Launch HN: RunAnywhere (YC W26) – Faster AI Inference on Apple Silicon
What RunAnywhere / RCLI Provides
- Company builds MetalRT, a proprietary inference engine for Apple Silicon, plus RCLI, an open-source CLI demo.
- RCLI wires together local speech-to-text (STT), LLM, text-to-speech (TTS), local RAG, and macOS actions into a voice assistant / TUI.
- Emphasis on fully local processing and no telemetry by default.
Performance & Model Choices
- Benchmarks claim MetalRT is modestly faster than competing Apple-Silicon engines (e.g., MLX, uzu) for 0.6B–4B models and much faster for STT/TTS.
- Some see those small models as “toy-sized” and ask for benchmarks on 7B–70B+ models; founders say larger models are on the roadmap.
- Commenters note unified memory makes Apple Silicon attractive for very large models; current MetalRT support is focused on latency-sensitive voice pipelines.
Use Cases & Feature Requests
- Suggested uses: always-on dictation, virtual audio devices for real-time transcription in video calls, and on-device RAG over sensitive documents.
- RCLI supports local RAG with fast hybrid retrieval, and text-only mode (no TTS).
- Requests include better quantization formats (e.g., unsloth), richer TTS voices, diarization, Linux support, and SDK access for third-party apps.
Quality & Limitations
- Tool-calling with small models is unreliable: commands may be “acknowledged” verbally without the correct macOS action firing.
- Team acknowledges this as a core unsolved problem for sub-4B on-device models and plans verification layers and larger models.
- Default TTS quality is criticized as dated; better models (e.g., Kokoro) are available but not default.
Installation & Platform Support
- Some users report segfaults and Homebrew install issues.
- Install script silently installing Homebrew is widely criticized; maintainers agree to change it.
- MetalRT currently targets M3/M4; M1/M2 fall back to llama.cpp.

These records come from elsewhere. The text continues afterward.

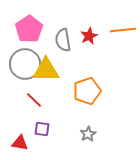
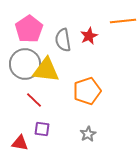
orange line: moved 9 px up
yellow triangle: rotated 8 degrees clockwise
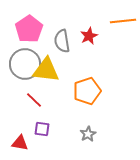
gray semicircle: moved 1 px left, 1 px down
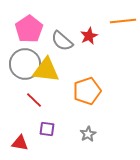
gray semicircle: rotated 40 degrees counterclockwise
purple square: moved 5 px right
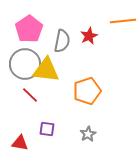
gray semicircle: rotated 120 degrees counterclockwise
red line: moved 4 px left, 5 px up
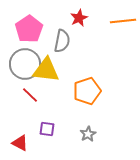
red star: moved 10 px left, 18 px up
red triangle: rotated 18 degrees clockwise
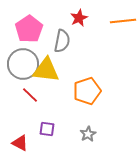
gray circle: moved 2 px left
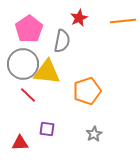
yellow triangle: moved 1 px right, 2 px down
red line: moved 2 px left
gray star: moved 6 px right
red triangle: rotated 30 degrees counterclockwise
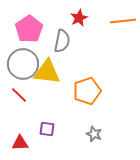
red line: moved 9 px left
gray star: rotated 21 degrees counterclockwise
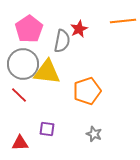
red star: moved 11 px down
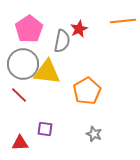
orange pentagon: rotated 12 degrees counterclockwise
purple square: moved 2 px left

Mobile support and other edge devices are planned.
Licensing & Openness
- RCLI is MIT-licensed; MetalRT and many models are proprietary.

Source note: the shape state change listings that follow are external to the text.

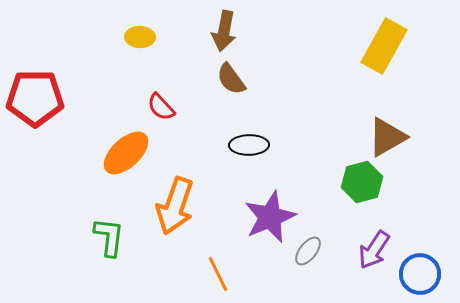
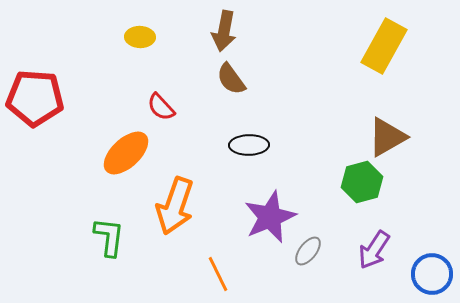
red pentagon: rotated 4 degrees clockwise
blue circle: moved 12 px right
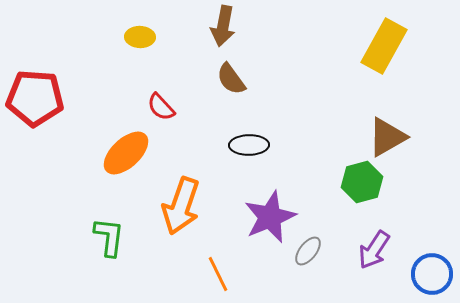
brown arrow: moved 1 px left, 5 px up
orange arrow: moved 6 px right
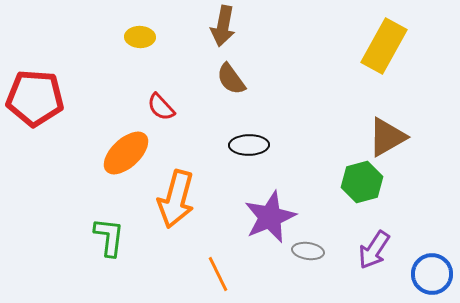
orange arrow: moved 5 px left, 7 px up; rotated 4 degrees counterclockwise
gray ellipse: rotated 60 degrees clockwise
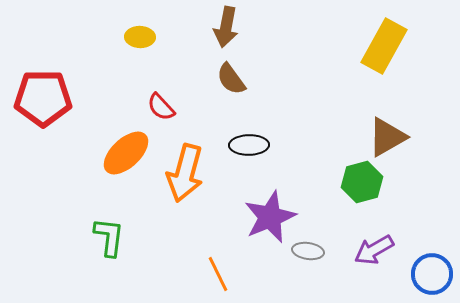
brown arrow: moved 3 px right, 1 px down
red pentagon: moved 8 px right; rotated 4 degrees counterclockwise
orange arrow: moved 9 px right, 26 px up
purple arrow: rotated 27 degrees clockwise
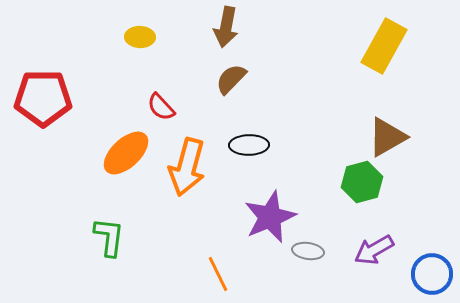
brown semicircle: rotated 80 degrees clockwise
orange arrow: moved 2 px right, 6 px up
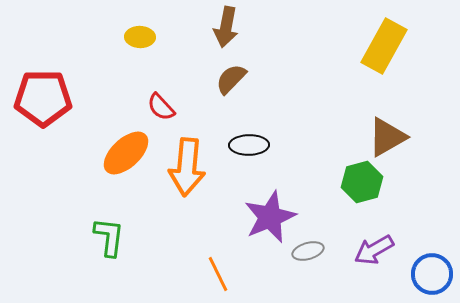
orange arrow: rotated 10 degrees counterclockwise
gray ellipse: rotated 24 degrees counterclockwise
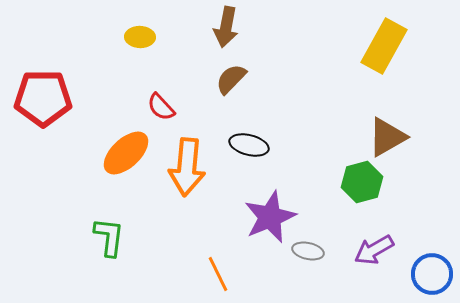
black ellipse: rotated 15 degrees clockwise
gray ellipse: rotated 28 degrees clockwise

- Some see a closed inference engine as “reinventing the wheel” versus CoreML/MLX; maintainers argue specialization yields higher performance and unified STT/LLM/TTS support.
Security & Trust Concerns
- A web demo leaked third-party API keys; initial “bait” response is criticized as flippant, later walked back with an apology and promise to fix.

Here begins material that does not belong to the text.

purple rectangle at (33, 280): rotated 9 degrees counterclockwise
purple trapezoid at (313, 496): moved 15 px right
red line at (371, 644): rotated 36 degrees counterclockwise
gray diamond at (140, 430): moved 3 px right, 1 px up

- Separate prior controversy: company scraped GitHub data and used lookalike domains for cold email campaigns. Several commenters say this permanently damaged their trust.
HN Voting & Moderation Discussion
- Some users suspect vote manipulation due to fast rise and comment ordering.
- Moderation explains: YC “Launch HN” posts receive special placement; off-topic comments (e.g., about past behavior rather than product) are downweighted but not removed.